In a series of flashbacks told through letters, journals, and military reports it is revealed that the 150-year-old vampires are the remains of a Union Army vampire corps that was used to turn the tide against the South at Gettysburg. Promised to be revived as human once a cure for vampirism was found, the soldiers were imprisoned in their tomb and were almost immediately forgotten by their commanders. The archeologist who discovers the tomb uses the vampires in a plot for his own personal gain.

With Arkeley crippled by injuries and age, he finally resolves that the best way to stop this new outbreak of vampirism is to allow himself to become one, having vampire Justina Malvern turn him so that he can defeat the awakened vampires himself. He informs Caxton that he will return to her so that she can kill him once he has completed his task, but fails to return once the sun rises, forcing Caxton to acknowledge that her mentor has become what he once hunted, leaving her resolved to find and stop him.

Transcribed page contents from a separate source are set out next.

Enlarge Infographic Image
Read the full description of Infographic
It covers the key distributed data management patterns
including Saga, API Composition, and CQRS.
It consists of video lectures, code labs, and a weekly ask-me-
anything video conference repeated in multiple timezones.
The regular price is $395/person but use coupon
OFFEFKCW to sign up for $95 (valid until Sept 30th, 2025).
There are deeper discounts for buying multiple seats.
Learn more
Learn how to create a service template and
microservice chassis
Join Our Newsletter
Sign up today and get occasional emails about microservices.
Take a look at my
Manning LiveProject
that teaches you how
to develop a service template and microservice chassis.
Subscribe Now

== Vampire nature in 99 Coffins ==

The vampires in David Wellington's novel lose all their human appearances once turned. Their ears become pointed, their hair falls out, all teeth become wickedly sharp, and skin color always becomes pale white, regardless of ethnicity and pigmentation in life. The vampire must remain in a coffin during the day, as their bodies literally die each sunrise, and flesh melts into a noxious fluid, with dead skin and maggots. They are put together when dusk comes, thus getting a new body at night. Physical damage, such as mangled ears, is repaired each morning, but atrophy due to blood-starvation is not.

The method of transferring the curse is very different from the "traditional" way. To transfer the curse one must accept the vampire's invitation to undeath, and then kill one's self to be reborn.

Vampires also have the power to resurrect their victims from the dead to create undead servants. These "half-deads" quickly decay, and thus have weak and fragile bodies. In one scene, Arkeley tells Caxton, that the half-deads are "cowards" and are very easily frightened, though they seem to stand their ground despite massive casualties in later encounters. In combat, they typically use knives and other hand-to-hand weapons, as their hand-eye coordination is too poor to properly use firearms.

Vampires are nearly unstoppable. They exhibit increased speed and vastly enhanced physical strength (enough to twist open a steel padlock using bare hands). As long as they have a supply of blood, they can heal grievous wounds, including massive brain injuries, in seconds. The only way to kill one is by destroying the heart, which is made extremely difficult because of the steel-hard nature of vampire skin. Arkeley uses a Glock 23 with cross-pointed bullets, which fragment within the target's body. It is suggested that a vampire with reserves of consumed blood in its body may be able to heal damage to its heart in time to prevent its death.

Unlike most traditional vampires, Wellington's vampires do age to a degree, with the result that their need for blood increases significantly as their body decays over time; the oldest vampire in the series, at over three centuries of age, has reached a point where she will allegedly require five to six gallons of blood just to walk on her own, with younger vampires taking on the responsibility of 'feeding' their elders by bringing them blood.

== Release details ==

99 Coffins was released by Random House Books on December 31, 2007.

==Critical commentary==

In a mostly positive review, Publishers Weekly praised the book's fast pace and credibly created historical journal entries and letters. "The taut narrative never slackens, providing thrilling entertainment for readers who like their horror raw and bloody."